And so I won’t sleep with Baukis, no matter how much I want to-and no matter how much she might want me to. And, O cousin of mine, I don’t care how curious you are, either. Some secrets are going to stay secret, that’s all.

“Can we get more papyrus before we set sail?” Sostratos asked.

“Papyrus?” Menedemos echoed in some surprise. “I’m sure we can- the Egyptian grain ships that put in here often carry the stuff.
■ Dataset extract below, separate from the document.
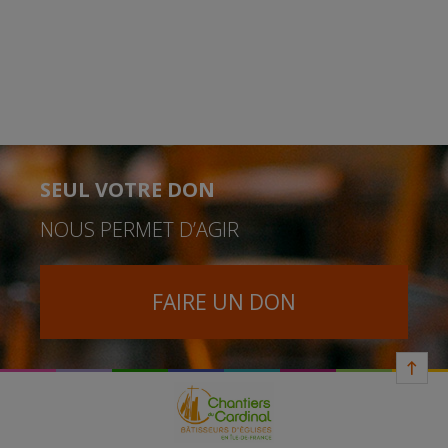
SEUL VOTRE DON
NOUS PERMET D’AGIR
FAIRE UN DON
But why should we bother? Phoenicia’s a lot closer to Egypt than we are.”

His cousin didn’t say, You thick-skull! or anything of the sort. But the look he got made him wish Sostratos had come right out and called him an idiot. It wasn’t that Sostratos was right so often, though he was. In fact, that made him very useful. But when he stared at you with pity in his eyes because you were too stupid to see what was obvious to him… I haven’t wrung his neck yet, Menedemos thought. I don’t know why I haven’t, but I haven’t.

“Ptolemaios and Antigonos are at war again,” Sostratos said. “Ships from Egypt won’t be going up to the Phoenician ports these days, not when Antigonos is holding those ports. If we can bring papyrus there, it ought to fetch a good price.”
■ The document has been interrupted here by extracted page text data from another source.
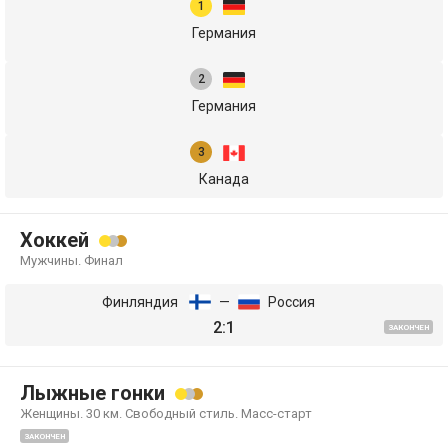
Германия
Германия
Канада
Хоккей
Мужчины. Финал
Финляндия
—
Россия
2:1
ЗАКОНЧЕН
Лыжные гонки
Женщины. 30 км. Свободный стиль. Масс-старт
ЗАКОНЧЕН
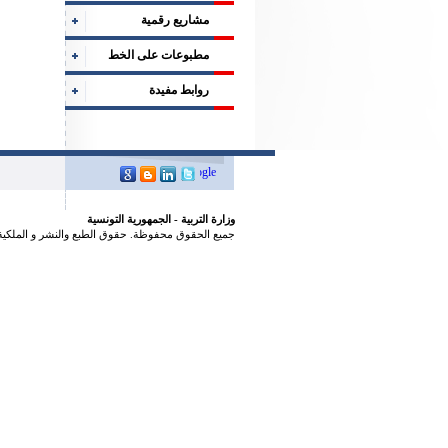
مشاريع رقمية
مطبوعات على الخط
روابط مفيدة
وزارة التربية - الجمهورية التونسية
جميع الحقوق محفوظة. حقوق الطبع والنشر و الملكية 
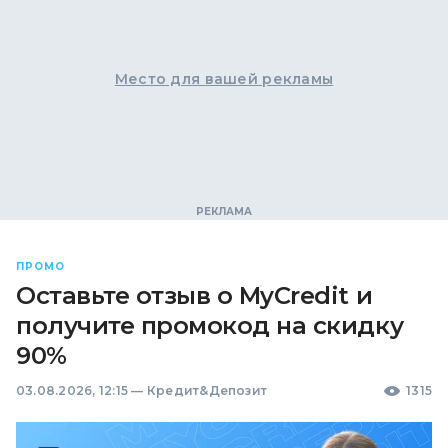
Место для вашей рекламы
ПРОМО
Оставьте отзыв о MyCredit и
получите промокод на скидку
90%
03.08.2026, 12:15
—
Кредит&Депозит
1315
And he was right again. Menedemos couldn’t have denied it if he tried. “All right. Fine,” he said. “We’ll get some papyrus, then. Might as well get some ink to take with it. We’ve done pretty well with ink before.”

“I’ll see to it,” Sostratos said. “I’m not sure what the market will be, though. It’s not like papyrus; the Phoenicians know how to make their own ink. They’re clever about such things.”

“They copy everything their neighbors do,” Menedemos said with more than a little scorn. “They don’t do anything of their own.”